The main reason it was added native support only for Suse is that the feeds listed here https://www.suse.com/support/security/oval/ are only available for that OS, OpenSUSE seems to not have its own OVAL where we can correlate the CVEs with the installed packages. Maybe we have some source now to get those CVEs for opensuse.

I don't see there's something wrong with your config. and I think you're right about this

From the link you posted, it says that on openSUSE Leap 15.5 the issue is solved on sudo >= 1.9.12p1-150500.7.10.1 while I have here still sudo-1.9.12p1-150500.7.7.1.x86_64.

I would be nice if you can get some logs during the scan for that CVE (or any other similar) to check what the scan is considering during the correlation.

To enable debug logs

echo "wazuh_modules.debug=2" >> /var/ossec/etc/local_internal_options.conf

and restart the manager after that.

In the meantime I'll be doing some tests too.

[MiguelazoDS]

Well the configuration is correct

2024/04/04 18:37:55 wazuh-modulesd[135921] wmodules-vuln-detector.c:1009 at wm_vuldet_add_allow_os(): DEBUG: 'openSUSE Leap-15' successfully added to the monitored OS list.

But there's something beyond weird with the OVAL or the correlation

2024/04/04 18:42:32 wazuh-modulesd:vulnerability-detector[136959] wm_vuln_detector.c:2508 at wm_vuldet_linux_oval_vulnerabilities(): DEBUG: (5590): No vulnerabilities could
 be found in the OVAL for agent '001'

That's why we do not see vulnerabilities

Also, I have to mention, that the vulnerability detector will suffer a full refactor soon (#14153), and probably we won't be adding new patches to the legacy scanner, but let me keep looking at this.

[ricardoklein]

Hi @MiguelazoDS ,

Thanks for taking a look into it.

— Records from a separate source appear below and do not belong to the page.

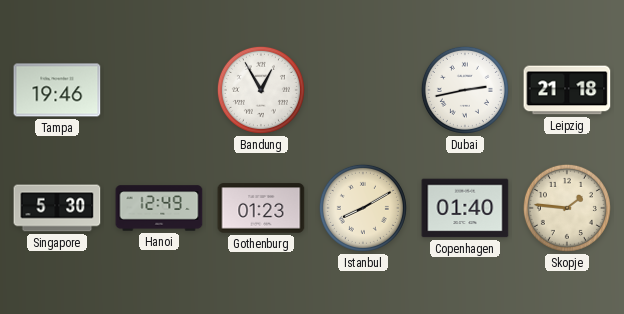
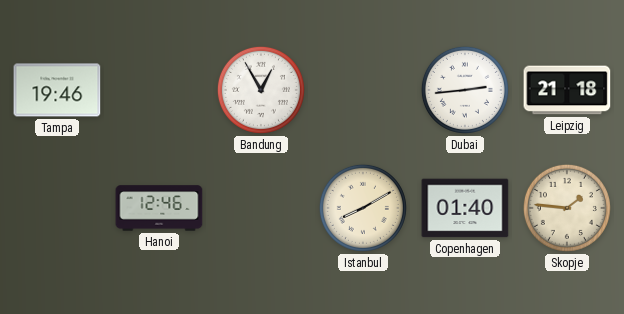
Dubai: 2:43 -> 2:44
Singapore: 5:30 -> none
Hanoi: 12:49 -> 12:46
Gothenburg: 01:23 -> none
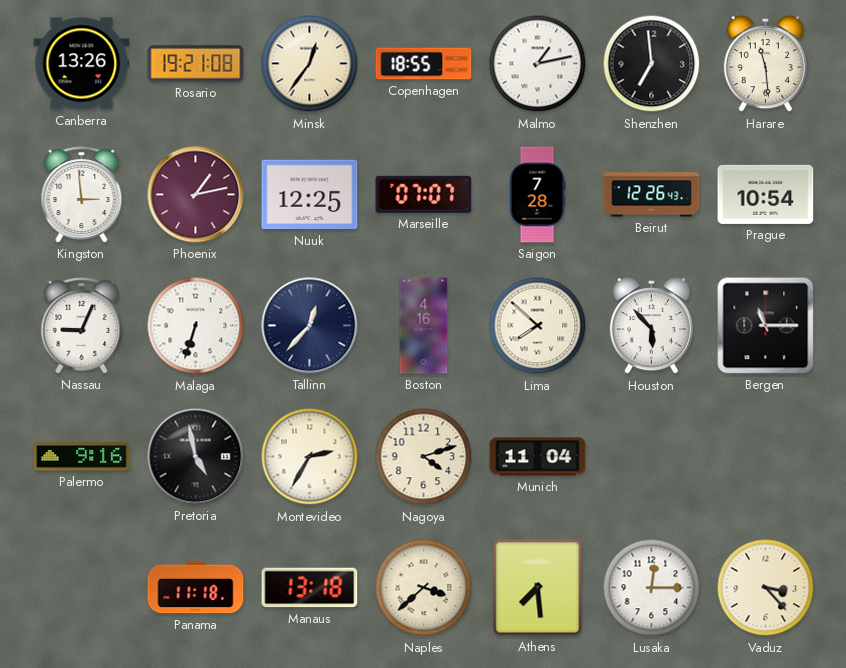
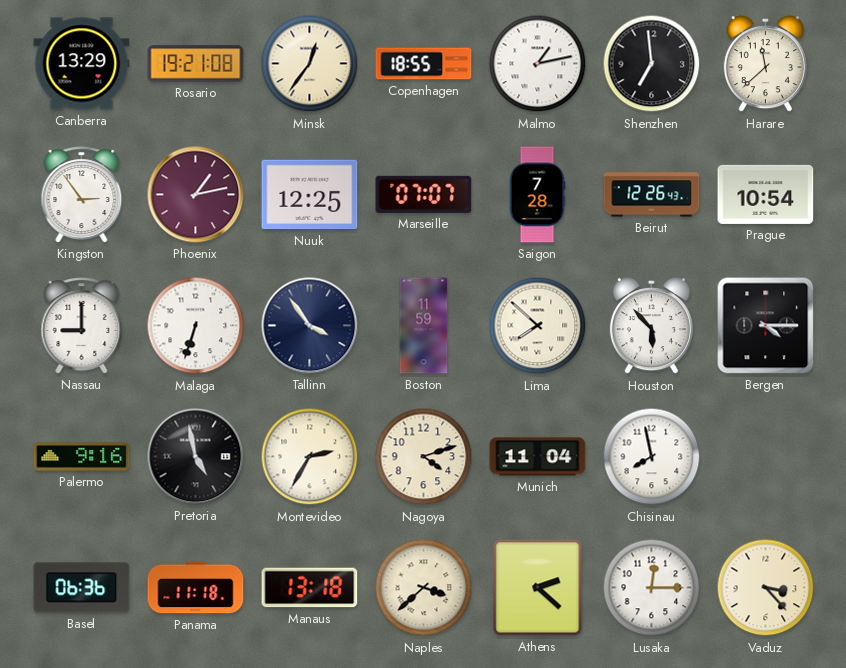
Canberra: 13:26 -> 13:29
Harare: 11:29 -> 11:38
Kingston: 2:59 -> 2:54
Nassau: 9:04 -> 9:00
Tallinn: 12:37 -> 3:54
Boston: 4:16 -> 11:59
Bergen: 11:15 -> 4:15
Chisinau: none -> 7:58
Basel: none -> 06:36
Athens: 7:29 -> 2:22
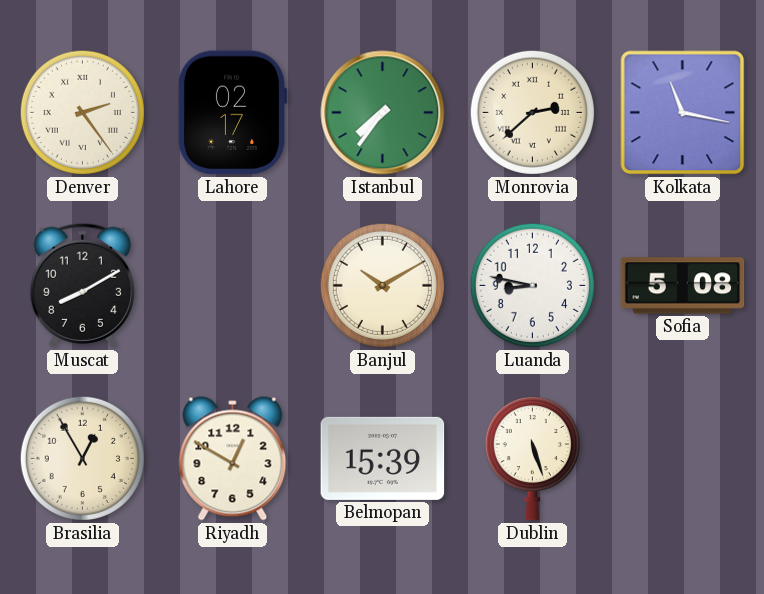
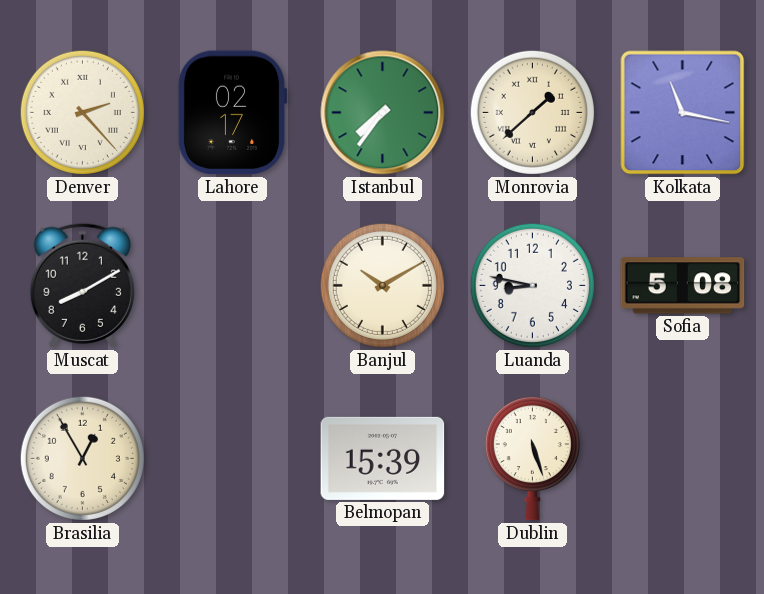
Denver: 2:24 -> 2:23
Monrovia: 2:38 -> 1:38
Riyadh: 12:50 -> none
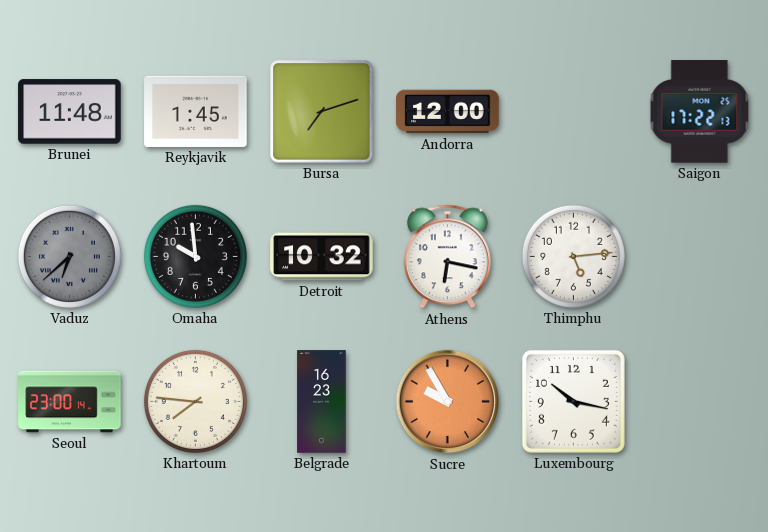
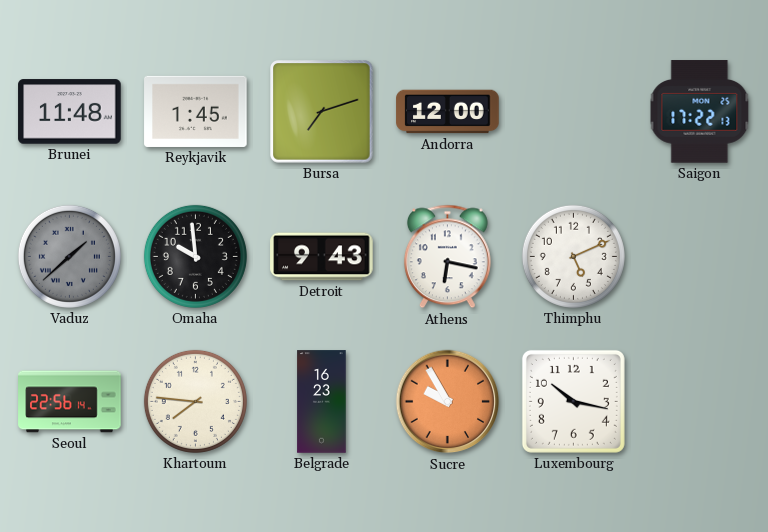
Vaduz: 6:38 -> 1:38
Detroit: 10:32 -> 9:43
Thimphu: 5:14 -> 5:11
Seoul: 23:00 -> 22:56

So, my assumption was "correct" when I expected that since the package names/versions were the same, it should be working, right?
As I said, I am no developer, but if you need help testing it, just let me know what to do and I am here for it.

[MiguelazoDS]

Hi @ricardoklein,

After discussing this with the team, we found that it is not compatible. The scan discards all vulnerabilities during a preliminary scan to determine if the OS is affected by the scanned packages since it does not detect information for SLED15 (or SLES15)
It seems that openSUSE and SUSE enterprise are less related than I thought.
Sorry for the inconvenience and the delay. We are also working in the new vulnerability scan for OpenSUSE because is a tricky case.

[ricardoklein]

@MiguelazoDS ,

No problem at all, I can understand that it is challenging, specially after reading the info about the vulnerability scanner you provided earlier. I hope it is less work than initially predicted.

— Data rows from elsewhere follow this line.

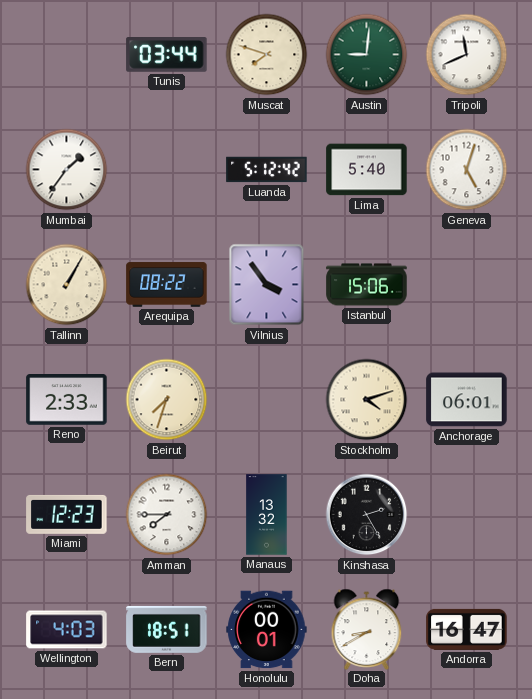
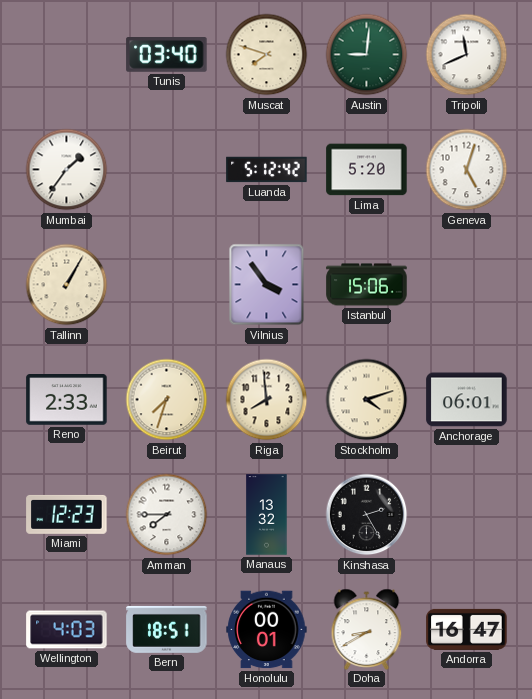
Tunis: 03:44 -> 03:40
Lima: 5:40 -> 5:20
Arequipa: 08:22 -> none
Riga: none -> 7:59
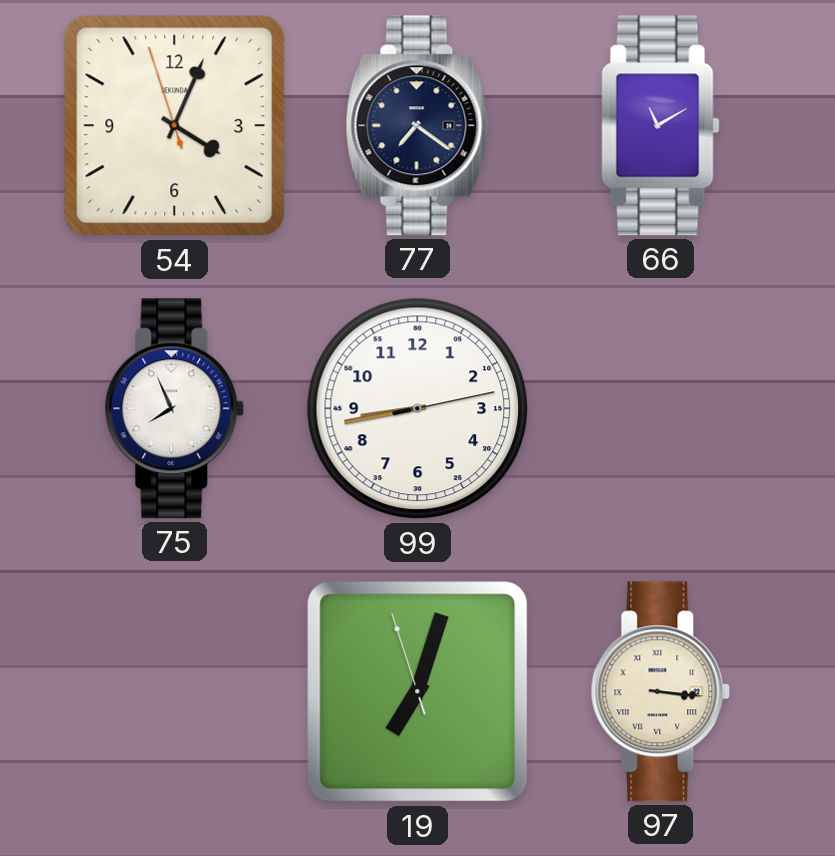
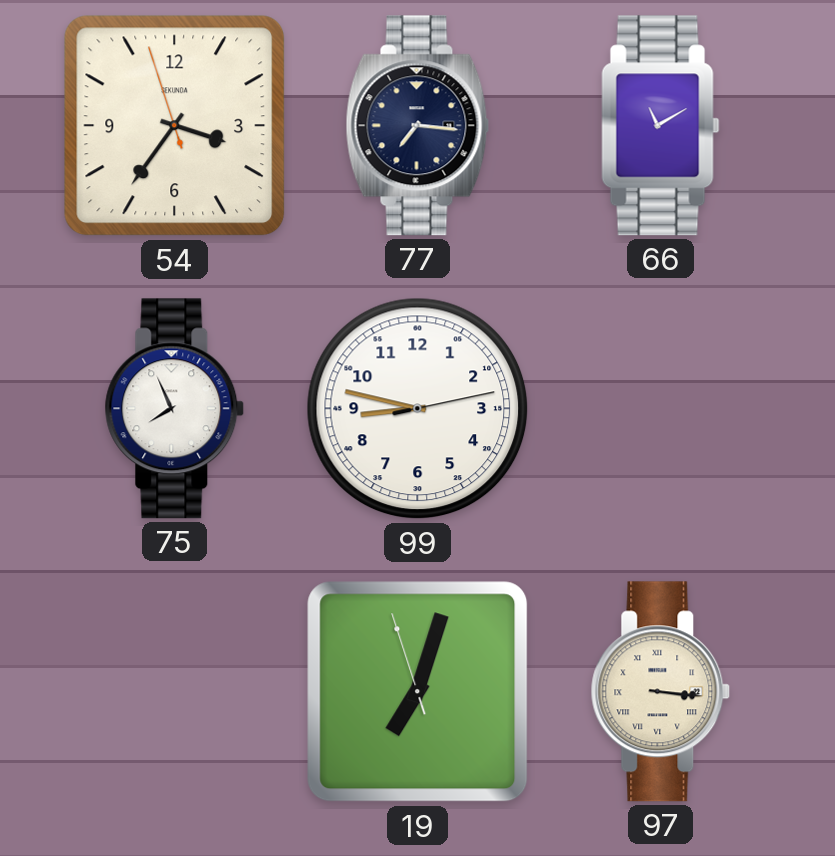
54: 4:03 -> 3:35
77: 7:21 -> 7:16
99: 8:43 -> 8:47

Again, if you need help from the openSUSE community, I may be able to ping some people and find the answers you need, just let me know and I will help with all I can.

I think you can close this ticket here, or, add it as another sub-task for the vulnerability scanner refactor.

Thanks again for all the time you invested on this.

[MiguelazoDS]

Thanks for your time also, and for contacting us!